▶ _Given records_:
□ □ □

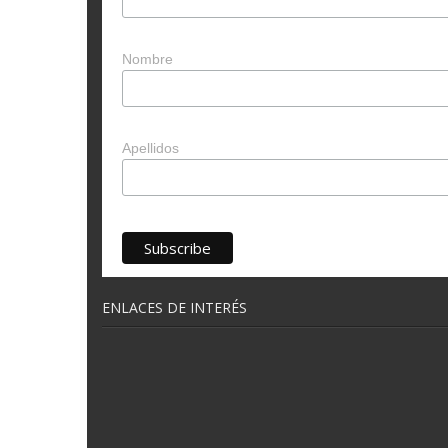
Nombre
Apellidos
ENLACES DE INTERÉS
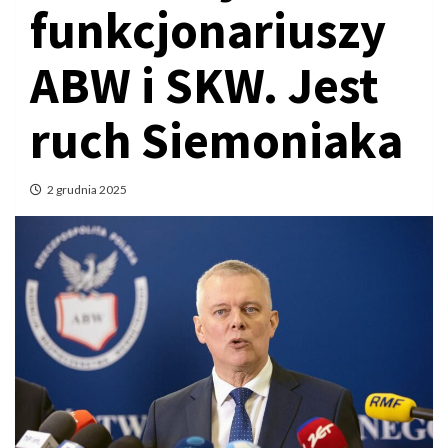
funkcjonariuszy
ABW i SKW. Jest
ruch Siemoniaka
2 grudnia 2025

□ □ □

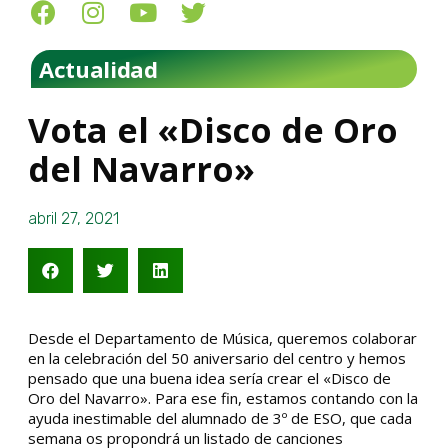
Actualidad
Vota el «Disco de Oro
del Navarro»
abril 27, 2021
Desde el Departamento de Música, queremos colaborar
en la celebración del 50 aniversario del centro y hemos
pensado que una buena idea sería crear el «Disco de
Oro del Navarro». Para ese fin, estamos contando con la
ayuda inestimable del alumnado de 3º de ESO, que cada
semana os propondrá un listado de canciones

□ □ □

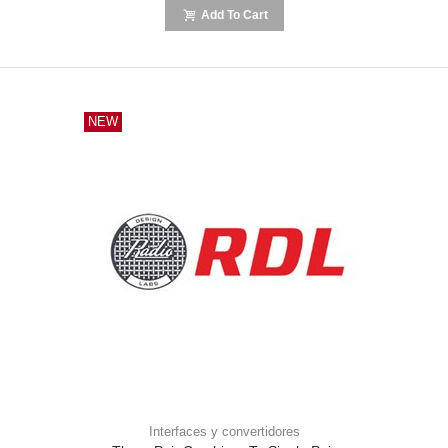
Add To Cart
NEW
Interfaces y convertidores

□ □ □

▶ _Assignment_:
All that is needed is the exact run of lines above from the line containing "ayuda inestimable del" through the line containing "semana os propondrá un listado de canciones", both of them included.

▶ _Solved exercise_:
ayuda inestimable del alumnado de 3º de ESO, que cada
semana os propondrá un listado de canciones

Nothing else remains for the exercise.